In Nigeria, coups d’etat have often been a cause for celebration. In the country’s sixty-one years of independence the armed forces have toppled two elected civilian regimes, one civilian-led interim administration, and three military governments. Most of these interventions enjoyed considerable popular support, and most identified corruption as a major justification for deposing the previous regime. All three periods of civilian rule—and the lower-level officials of the stillborn Third Republic 1992-3—were characterized by florid and increasing corruption, as politicians moved to enrich themselves and appropriate resources sufficient to appease their political constituencies. Ironically, even as a series of juntas promised to reform corrupt practices, Nigeria’s perceived problems grew worse, leading to ever-more stringent rhetoric against corruption and, as Ugochukwu Ezeh suggests in his contribution to this symposium, a near consensus that corruption represents a fundamental threat to Nigerians’ personal security and that of the nation itself. While it is challenging to measure the prevalence or magnitude of corruption objectively, the perception of corruption is that it gets worse and worse, despite the struggle against it.
Corruption and History
For better or worse, this ratchet effect, in which actions against corruption and perceptions of its prevalence increase in tandem, has in recent years discouraged military coups. The regimes of Ibrahim Babangida (1985-93) and Sani Abacha (1993-98) attracted their own scandals and reputations for thoroughgoing corruption, equaling those of their civilian predecessors. By the time General Abacha died in 1998, the armed forces had lost much of the perceived goodwill they enjoyed in the 1960s and 1970s. Few would defend the ability of the civilian leaders of the Fourth Republic (1999-present) to ensure good governance, but the military is no longer perceived as a likely savior. The military and police forces have been largely ineffective against the crises of physical security that have erupted in this century: the Boko Haram insurgency, the Niger Delta conflict, conflict between cattle herders and settled agriculturalists, endemic ethnic conflict, recurrent kidnapping, among others. In the two decades after independence, the military was seen to offer an alternative to civilian corruption and incompetence. That trust has been lost, even as the political and military elites invoke corruption and insecurity as a claim to power.

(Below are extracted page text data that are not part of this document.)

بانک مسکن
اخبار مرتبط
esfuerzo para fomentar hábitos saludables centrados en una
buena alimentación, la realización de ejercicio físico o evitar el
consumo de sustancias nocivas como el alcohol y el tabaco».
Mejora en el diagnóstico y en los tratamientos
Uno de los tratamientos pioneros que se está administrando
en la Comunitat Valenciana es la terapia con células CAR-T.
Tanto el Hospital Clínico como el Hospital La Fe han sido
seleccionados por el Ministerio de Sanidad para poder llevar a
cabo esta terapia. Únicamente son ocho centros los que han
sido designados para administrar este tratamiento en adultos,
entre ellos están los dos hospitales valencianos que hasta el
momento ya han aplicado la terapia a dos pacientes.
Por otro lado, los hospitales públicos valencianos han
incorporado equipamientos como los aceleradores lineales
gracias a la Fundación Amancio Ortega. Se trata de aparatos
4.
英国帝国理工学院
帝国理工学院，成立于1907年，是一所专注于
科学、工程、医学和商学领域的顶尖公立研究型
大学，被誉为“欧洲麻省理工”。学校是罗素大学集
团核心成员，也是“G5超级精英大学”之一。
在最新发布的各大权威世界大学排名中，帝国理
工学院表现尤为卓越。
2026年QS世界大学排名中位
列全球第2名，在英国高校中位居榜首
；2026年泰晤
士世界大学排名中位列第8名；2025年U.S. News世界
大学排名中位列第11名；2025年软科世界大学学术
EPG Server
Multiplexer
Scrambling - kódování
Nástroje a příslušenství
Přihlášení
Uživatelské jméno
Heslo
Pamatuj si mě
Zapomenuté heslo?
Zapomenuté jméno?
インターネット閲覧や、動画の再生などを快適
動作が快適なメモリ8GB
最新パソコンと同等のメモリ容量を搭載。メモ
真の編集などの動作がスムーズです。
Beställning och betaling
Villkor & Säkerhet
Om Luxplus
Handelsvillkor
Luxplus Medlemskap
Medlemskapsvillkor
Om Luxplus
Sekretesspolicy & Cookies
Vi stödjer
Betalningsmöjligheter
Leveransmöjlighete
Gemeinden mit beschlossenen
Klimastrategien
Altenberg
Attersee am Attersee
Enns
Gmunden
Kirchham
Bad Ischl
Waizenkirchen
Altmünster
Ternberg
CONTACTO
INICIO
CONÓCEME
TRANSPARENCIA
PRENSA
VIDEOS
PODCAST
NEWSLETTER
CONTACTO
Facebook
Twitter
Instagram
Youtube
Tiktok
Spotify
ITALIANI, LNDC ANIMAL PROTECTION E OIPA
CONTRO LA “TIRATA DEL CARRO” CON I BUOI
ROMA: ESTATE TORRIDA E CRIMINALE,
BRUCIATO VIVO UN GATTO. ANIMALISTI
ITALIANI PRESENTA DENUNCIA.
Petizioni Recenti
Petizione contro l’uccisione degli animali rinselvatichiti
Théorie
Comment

I agree with Ugochukwu Ezeh that securitization has been central to corruption’s career as a public problem in postcolonial Nigeria. At the same time, I would suggest that a longer historical perceptive demonstrates further complexities. One of the first features that a longer view highlights is the murkiness of corruption itself. Thus, while the First Republic (1960-66) was notoriously corrupt—the popularizer of the term ‘kleptocracy’ identified its government as the quintessential example of the form – it is now often remembered as relatively honest. In part, this is because the politicians of the First Republic are far removed from contemporary struggles; they now have few enemies dedicated to remembering their sins. Though scandals abounded at the time, by its nature corruption leaves few definitive traces and is difficult to document definitively. While the First Republic was notorious at the time, it predated Nigeria’s oil wealth. The scope of its corruption appears minor in comparison to that of later years.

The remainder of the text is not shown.